Collected data:
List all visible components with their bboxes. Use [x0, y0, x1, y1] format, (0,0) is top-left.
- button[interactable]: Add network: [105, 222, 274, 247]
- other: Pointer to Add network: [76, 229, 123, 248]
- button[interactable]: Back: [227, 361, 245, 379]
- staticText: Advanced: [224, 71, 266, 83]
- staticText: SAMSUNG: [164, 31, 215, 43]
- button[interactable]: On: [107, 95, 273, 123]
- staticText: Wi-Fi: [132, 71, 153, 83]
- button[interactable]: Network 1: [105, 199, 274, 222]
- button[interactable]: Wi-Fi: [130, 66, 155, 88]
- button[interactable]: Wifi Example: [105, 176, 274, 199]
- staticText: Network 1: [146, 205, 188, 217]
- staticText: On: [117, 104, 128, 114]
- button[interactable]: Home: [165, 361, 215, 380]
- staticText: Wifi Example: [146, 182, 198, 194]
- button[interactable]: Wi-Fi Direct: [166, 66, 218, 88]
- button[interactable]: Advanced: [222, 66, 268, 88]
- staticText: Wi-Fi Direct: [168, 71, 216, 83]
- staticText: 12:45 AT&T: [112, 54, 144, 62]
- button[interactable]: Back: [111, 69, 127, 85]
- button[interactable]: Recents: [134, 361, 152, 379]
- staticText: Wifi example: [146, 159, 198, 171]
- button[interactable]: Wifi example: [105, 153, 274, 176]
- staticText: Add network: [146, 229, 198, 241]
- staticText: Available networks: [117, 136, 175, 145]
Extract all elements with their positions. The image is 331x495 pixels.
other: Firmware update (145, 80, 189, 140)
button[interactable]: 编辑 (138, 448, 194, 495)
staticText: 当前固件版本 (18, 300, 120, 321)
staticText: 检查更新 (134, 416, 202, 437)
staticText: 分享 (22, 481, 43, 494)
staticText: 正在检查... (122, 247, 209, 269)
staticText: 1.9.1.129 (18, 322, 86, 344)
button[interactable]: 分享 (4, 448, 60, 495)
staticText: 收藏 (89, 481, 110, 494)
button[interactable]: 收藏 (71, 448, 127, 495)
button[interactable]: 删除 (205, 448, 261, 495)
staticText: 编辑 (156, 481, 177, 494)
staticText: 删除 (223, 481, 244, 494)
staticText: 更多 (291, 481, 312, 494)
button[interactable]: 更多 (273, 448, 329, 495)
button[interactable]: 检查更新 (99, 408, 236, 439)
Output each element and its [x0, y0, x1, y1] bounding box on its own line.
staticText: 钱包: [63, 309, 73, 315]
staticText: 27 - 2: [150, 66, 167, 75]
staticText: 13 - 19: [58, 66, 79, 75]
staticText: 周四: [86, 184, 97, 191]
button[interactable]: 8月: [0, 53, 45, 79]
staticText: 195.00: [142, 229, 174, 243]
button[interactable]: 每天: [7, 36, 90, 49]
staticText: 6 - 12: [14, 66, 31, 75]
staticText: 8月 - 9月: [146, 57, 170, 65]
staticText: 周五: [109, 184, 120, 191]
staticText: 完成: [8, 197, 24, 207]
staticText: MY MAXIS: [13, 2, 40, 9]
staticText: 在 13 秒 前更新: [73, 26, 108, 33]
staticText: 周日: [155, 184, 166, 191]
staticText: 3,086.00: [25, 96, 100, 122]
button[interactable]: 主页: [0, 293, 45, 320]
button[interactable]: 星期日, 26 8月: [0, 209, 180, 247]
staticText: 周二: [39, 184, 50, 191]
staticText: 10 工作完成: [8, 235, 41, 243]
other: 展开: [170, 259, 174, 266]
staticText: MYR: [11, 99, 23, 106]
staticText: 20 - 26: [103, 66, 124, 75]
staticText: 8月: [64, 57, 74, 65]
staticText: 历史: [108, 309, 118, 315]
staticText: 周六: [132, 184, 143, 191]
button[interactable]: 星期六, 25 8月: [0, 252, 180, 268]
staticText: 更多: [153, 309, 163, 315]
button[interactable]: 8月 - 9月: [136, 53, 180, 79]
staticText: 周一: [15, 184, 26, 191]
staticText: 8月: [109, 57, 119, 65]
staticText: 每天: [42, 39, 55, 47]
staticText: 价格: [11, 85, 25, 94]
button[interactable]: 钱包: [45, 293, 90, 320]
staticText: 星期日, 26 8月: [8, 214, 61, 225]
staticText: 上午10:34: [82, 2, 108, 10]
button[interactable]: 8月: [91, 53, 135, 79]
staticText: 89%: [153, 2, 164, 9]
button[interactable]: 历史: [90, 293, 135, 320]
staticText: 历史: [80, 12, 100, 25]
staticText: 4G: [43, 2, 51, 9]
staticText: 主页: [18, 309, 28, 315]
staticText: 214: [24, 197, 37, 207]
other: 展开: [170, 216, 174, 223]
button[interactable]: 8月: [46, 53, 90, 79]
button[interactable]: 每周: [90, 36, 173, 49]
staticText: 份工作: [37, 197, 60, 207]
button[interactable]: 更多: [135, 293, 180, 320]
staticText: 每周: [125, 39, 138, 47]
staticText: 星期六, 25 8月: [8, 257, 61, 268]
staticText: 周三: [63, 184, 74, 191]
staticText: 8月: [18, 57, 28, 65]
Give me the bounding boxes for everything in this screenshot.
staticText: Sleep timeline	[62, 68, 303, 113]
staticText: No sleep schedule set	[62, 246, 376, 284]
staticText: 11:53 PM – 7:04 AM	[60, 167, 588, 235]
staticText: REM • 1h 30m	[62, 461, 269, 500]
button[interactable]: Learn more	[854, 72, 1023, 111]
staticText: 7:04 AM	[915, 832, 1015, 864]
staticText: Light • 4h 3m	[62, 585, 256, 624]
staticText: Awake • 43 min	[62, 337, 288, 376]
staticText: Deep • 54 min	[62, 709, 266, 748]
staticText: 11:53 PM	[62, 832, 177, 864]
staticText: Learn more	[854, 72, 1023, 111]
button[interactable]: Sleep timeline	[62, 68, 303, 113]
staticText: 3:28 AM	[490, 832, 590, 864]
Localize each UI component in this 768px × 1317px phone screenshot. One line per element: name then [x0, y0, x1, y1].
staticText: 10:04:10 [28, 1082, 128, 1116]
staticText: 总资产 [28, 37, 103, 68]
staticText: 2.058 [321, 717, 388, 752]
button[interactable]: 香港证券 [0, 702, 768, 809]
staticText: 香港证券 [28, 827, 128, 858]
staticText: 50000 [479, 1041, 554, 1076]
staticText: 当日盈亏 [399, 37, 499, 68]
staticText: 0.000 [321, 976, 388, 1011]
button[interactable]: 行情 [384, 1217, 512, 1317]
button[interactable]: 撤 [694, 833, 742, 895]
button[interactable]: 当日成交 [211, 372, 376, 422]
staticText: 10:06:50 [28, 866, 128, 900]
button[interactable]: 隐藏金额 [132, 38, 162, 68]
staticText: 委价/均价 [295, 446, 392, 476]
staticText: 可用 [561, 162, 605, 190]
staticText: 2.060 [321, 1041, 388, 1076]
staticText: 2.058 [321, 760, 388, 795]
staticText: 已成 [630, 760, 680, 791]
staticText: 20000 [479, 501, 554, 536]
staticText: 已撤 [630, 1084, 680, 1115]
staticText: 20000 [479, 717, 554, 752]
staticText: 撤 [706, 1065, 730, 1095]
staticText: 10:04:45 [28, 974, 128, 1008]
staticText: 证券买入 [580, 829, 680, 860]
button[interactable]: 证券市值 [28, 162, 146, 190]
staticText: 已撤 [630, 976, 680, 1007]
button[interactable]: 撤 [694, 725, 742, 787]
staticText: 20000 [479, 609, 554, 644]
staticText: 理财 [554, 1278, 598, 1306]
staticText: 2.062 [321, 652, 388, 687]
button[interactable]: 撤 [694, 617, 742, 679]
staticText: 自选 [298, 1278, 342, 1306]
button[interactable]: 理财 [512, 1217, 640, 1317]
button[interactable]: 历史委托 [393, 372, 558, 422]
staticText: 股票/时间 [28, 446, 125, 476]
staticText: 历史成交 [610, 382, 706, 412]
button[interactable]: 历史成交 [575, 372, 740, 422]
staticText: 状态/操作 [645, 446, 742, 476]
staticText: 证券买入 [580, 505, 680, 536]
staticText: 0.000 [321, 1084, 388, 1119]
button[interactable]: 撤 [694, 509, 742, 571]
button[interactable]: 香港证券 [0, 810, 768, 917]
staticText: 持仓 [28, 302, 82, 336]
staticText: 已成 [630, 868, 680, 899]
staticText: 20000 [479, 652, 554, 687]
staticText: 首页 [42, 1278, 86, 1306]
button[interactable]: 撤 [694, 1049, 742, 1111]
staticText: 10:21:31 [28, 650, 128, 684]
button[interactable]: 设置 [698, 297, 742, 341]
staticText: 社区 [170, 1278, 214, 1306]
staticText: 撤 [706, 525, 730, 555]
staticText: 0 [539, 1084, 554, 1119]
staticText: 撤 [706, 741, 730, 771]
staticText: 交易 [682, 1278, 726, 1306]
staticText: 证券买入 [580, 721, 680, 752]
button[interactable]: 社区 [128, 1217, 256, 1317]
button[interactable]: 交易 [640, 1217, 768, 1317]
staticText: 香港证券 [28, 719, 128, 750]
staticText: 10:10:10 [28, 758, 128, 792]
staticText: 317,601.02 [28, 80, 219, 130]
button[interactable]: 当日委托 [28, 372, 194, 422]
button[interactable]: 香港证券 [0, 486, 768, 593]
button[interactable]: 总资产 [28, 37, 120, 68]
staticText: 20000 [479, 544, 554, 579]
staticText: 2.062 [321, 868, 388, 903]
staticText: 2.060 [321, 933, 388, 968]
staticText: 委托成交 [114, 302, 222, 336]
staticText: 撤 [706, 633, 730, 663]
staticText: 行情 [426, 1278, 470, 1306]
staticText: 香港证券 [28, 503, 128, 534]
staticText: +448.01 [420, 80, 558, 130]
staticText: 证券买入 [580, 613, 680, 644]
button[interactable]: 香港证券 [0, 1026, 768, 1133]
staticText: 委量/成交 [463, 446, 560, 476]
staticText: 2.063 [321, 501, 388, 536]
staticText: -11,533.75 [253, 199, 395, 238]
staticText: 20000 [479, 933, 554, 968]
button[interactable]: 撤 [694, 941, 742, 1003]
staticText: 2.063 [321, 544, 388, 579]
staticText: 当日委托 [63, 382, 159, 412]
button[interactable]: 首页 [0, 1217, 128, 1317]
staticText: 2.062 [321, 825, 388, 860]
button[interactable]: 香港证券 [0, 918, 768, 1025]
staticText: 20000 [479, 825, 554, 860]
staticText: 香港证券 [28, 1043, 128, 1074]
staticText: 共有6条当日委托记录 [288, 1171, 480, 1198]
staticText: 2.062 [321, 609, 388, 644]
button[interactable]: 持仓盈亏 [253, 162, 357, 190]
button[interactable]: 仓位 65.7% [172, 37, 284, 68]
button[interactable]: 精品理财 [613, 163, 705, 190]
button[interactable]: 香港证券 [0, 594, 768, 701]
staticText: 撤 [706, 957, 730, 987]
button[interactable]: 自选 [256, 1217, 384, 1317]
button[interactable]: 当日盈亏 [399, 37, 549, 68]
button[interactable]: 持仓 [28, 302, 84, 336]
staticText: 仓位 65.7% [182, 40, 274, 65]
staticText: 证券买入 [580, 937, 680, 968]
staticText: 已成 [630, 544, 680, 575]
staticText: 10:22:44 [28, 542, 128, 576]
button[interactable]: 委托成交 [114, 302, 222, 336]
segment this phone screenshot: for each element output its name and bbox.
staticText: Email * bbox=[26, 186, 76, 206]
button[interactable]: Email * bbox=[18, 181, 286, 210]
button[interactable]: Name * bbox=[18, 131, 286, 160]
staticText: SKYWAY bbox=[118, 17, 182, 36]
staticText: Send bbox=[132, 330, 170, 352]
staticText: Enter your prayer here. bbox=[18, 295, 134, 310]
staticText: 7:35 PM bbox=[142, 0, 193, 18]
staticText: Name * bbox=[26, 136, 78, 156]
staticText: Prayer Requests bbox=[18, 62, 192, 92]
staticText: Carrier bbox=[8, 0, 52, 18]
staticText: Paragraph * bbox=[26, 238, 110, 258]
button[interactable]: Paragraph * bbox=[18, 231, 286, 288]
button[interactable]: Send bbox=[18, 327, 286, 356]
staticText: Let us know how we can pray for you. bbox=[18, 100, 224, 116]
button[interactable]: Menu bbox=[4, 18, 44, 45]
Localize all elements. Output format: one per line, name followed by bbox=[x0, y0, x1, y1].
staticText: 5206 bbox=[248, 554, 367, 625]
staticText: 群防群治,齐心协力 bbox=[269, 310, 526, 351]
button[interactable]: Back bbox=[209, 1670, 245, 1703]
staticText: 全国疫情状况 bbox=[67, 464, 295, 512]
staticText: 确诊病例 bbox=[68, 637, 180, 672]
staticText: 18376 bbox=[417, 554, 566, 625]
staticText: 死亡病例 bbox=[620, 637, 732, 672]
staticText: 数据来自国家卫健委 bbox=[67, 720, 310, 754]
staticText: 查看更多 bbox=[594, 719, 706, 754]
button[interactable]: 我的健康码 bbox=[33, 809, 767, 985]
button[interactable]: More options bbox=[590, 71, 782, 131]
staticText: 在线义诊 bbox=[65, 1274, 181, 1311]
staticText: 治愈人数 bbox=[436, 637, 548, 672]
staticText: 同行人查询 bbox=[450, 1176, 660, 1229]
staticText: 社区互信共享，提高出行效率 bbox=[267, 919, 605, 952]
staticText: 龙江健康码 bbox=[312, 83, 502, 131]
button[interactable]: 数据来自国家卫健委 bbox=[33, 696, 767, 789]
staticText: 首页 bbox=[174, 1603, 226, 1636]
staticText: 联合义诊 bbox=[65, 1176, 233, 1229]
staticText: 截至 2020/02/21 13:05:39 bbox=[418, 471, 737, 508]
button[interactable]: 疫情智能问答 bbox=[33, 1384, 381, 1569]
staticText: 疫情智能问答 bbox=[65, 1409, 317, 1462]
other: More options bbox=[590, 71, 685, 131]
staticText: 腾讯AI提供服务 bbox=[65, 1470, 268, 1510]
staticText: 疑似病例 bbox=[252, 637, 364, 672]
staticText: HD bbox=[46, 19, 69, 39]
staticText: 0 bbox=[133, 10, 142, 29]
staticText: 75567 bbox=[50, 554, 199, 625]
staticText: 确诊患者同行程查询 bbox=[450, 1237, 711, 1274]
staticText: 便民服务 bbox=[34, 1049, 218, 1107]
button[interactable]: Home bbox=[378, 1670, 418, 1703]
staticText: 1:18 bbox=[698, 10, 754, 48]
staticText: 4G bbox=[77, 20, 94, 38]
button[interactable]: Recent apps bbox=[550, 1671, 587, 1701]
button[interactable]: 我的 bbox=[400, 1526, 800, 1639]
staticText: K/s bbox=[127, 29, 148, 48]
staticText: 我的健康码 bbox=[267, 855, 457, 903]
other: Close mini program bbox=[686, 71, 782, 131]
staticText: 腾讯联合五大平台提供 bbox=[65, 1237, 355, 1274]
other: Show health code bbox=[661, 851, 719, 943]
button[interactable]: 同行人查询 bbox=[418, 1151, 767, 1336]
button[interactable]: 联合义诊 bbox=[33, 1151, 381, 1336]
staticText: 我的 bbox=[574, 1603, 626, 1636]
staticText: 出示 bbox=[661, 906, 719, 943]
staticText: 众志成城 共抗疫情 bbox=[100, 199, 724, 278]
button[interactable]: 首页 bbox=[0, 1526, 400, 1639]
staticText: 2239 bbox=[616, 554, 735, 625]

PROBLEM DESCRIPTION: In the records above, some lines may contain the word "联合义诊"; copy every one of them.

SOLUTION TO THIS TASK:
staticText: 联合义诊 bbox=[65, 1176, 233, 1229]
button[interactable]: 联合义诊 bbox=[33, 1151, 381, 1336]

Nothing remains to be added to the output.